[Available data]
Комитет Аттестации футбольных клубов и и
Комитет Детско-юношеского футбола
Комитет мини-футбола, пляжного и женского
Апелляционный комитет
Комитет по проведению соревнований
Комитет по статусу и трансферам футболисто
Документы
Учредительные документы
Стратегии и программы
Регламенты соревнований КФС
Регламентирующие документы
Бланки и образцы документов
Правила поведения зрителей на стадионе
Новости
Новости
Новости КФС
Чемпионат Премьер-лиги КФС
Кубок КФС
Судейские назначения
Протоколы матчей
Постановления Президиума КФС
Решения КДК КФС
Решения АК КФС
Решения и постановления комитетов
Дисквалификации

...

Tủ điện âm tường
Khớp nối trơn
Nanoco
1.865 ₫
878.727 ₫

[Prompt] Above are the entries. Quote exactly the lines from the one bearing "Стратегии и программы" through the one bearing "Дисквалификации".

[Solution for this problem]
Стратегии и программы
Регламенты соревнований КФС
Регламентирующие документы
Бланки и образцы документов
Правила поведения зрителей на стадионе
Новости
Новости
Новости КФС
Чемпионат Премьер-лиги КФС
Кубок КФС
Судейские назначения
Протоколы матчей
Постановления Президиума КФС
Решения КДК КФС
Решения АК КФС
Решения и постановления комитетов
Дисквалификации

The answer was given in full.